3. Appellant heeft zich in hoger beroep tegen de aangevallen uitspraak gekeerd en appellant heeft herhaald dat hij in aanmerking dient te komen voor een gehandicaptenparkeerkaart, type passagier. Appellant heeft aangevoerd dat hij doorlopend is aangewezen op begeleiding. Volgens appellant dient ook aandacht te worden geschonken aan het gegeven dat de rapporten van Oreon en Argonaut van enige tijd geleden zijn en zijn gezondheid en mobiliteit sindsdien zijn verslechterd. Ter onderbouwing van zijn standpunt heeft appellant medische stukken overgelegd.
4. De Raad komt tot de volgende beoordeling.
4.1.
Ingevolge artikel 49, eerste lid, van het Besluit administratieve bepalingen inzake het wegverkeer kan aan een gehandicapte, overeenkomstig de bij ministeriële regeling gestelde criteria, door het college van burgemeester en wethouders van de gemeente waar hij als ingezetene met een adres is ingeschreven in de basisregistratie personen, een gehandicaptenparkeerkaart worden verstrekt.
4.2.
Deze ministeriële regeling is de Regeling gehandicaptenparkeerkaart (Regeling).

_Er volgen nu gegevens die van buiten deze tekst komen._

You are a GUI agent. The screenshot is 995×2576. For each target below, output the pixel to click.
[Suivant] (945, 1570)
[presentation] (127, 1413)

In artikel 1, eerste lid, aanhef en onder b, van de Regeling is bepaald dat voor een gehandicaptenparkeerkaart in aanmerking kunnen komen passagiers van motorvoertuigen op meer dan twee wielen en van brommobielen, die ten gevolge van een aandoening of gebrek een aantoonbare loopbeperking hebben van langdurige aard, waardoor zij – met de gebruikelijke loophulpmiddelen – in redelijkheid niet in staat zijn zelfstandig een afstand van meer dan 100 meter aan een stuk te voet te overbruggen en die voor het vervoer van deur tot deur continu afhankelijk zijn van de hulp van de bestuurder.
4.3.
Niet in geschil is dat appellant voldoet aan de voorwaarde dat hij in redelijkheid niet in staat is zelfstandig een afstand van meer dan honderd meter aan een stuk te voet te overbruggen. Tussen partijen is in geschil of appellant voor het vervoer van deur tot deur continu afhankelijk is van de hulp van de bestuurder.
4.4.
De rechtbank is op de in de aangevallen uitspraak weergegeven overwegingen tot het oordeel gekomen dat het college de aanvraag van appellant voor een gehandicaptenparkeerkaart, type passagier, op goede gronden heeft afgewezen. De Raad onderschrijft de overwegingen van de rechtbank en verenigt zich met het op grond daarvan door de rechtbank gegeven oordeel. Hieraan wordt het volgende toegevoegd. De door de bestuursrechter te beoordelen periode in geval van een aanvraag als hier aan de orde bestrijkt in beginsel de periode vanaf de datum van de aanvraag tot de datum van de beslissing op bezwaar. Dit betekent dat de Raad nadien ontstane wijzigingen in de gezondheid en mobiliteit van appellant niet in de beoordeling van dit geschil kan meenemen. De door appellant in hoger beroep overgelegde medische stukken kunnen bij het onderzoek in het kader van zijn nieuwe aanvraag worden betrokken.
4.5.
Uit 4.1 tot en met 4.4 volgt dat het hoger beroep niet slaagt. De aangevallen uitspraak zal worden bevestigd.
5. Voor een veroordeling in de proceskosten bestaat geen aanleiding.

BESLISSING

De Centrale Raad van Beroep bevestigt de aangevallen uitspraak.
Deze uitspraak is gedaan door A. van Gijzen, in tegenwoordigheid van E.P.J.M. Claerhoudt als griffier. De beslissing is uitgesproken in het openbaar op 21 december 2023.